Welcome to the Early Music Studio of Saint John!

The Studio seeks to enrich the cultural life of Saint John by engaging the community in a variety of exciting performance and educational programs relating to the music of the 16th, 17th and 18th century.

Each year the Studio presents four full concerts and three noontime summer concerts at historic venues in Uptown Saint John, and through our workshops we give musicians the opportunity to develop their knowledge of period music and performance style through the preparation of repertoire for performance.


Tim Blackmore
Artistic Director

Early Music Studio of Saint John

Photo by Rod Stears.

Our Mentorship Program gives advanced-level young performers the opportunity to participate in our workshops and concerts alongside professional musicians. The Studio also awards Early Music Prizes to outstanding young performers at the New Brunswick Competitive Festival of Music each year, and showcases the prizewinners and other talented young musicians in its annual Young Musicians Concert.

Each year thousands of children in the Greater Saint John area are introduced to composers, music and instruments from the time of the first exploration and settlement of our region through the Studio’s Early Music Schools Initiative, a program which takes early music into the elementary schools.

For detailed information on all our programs, please explore our website. We look forward to sharing this wonderful music with you!

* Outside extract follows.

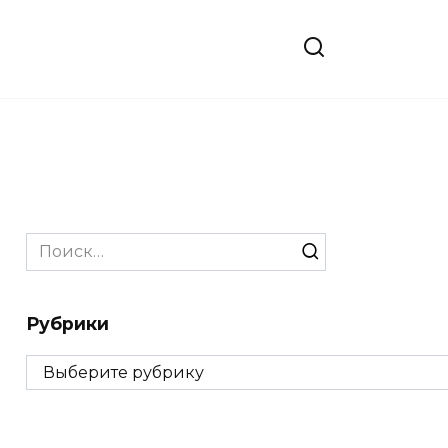
Search
for:
Рубрики
Рубрики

Tim Blackmore, the founder and artistic director of the Early Music Studio, received his musical training at the Conservatoire de Montréal (Premier Prix, Piano), the Curtis Institute of Music in Philadelphia and the Guildhall School of Music in London (AGSM Piano and Clarinet; Concert Diploma, Piano). He has had a long-time interest in early music and frequently performed as recorder soloist in Montréal with Christopher Jackson, a founder of the Studio de musique ancienne de Montréal. He has made numerous solo broadcasts for CBC Radio, Radio-Canada and for the BBC and has recorded six CDs of keyboard music by such diverse composers as Byrd, Frescobaldi, Bach, Mozart and Joplin. His latest CD, a collaboration with bassoonist Robert Lewis, is Baroque Sonatas for Recorder and Bassoon (2007). He has given many performances in New Brunswick both as soloist and in collaboration with other leading musicians and organizations such as the Saint John String Quartet, Symphony New Brunswick and Opera New Brunswick. For his early music concerts he performs on an Italian harpsichord built by Andrew Graham of Saint John and on recorders by the German maker Conrad Mollenhauer.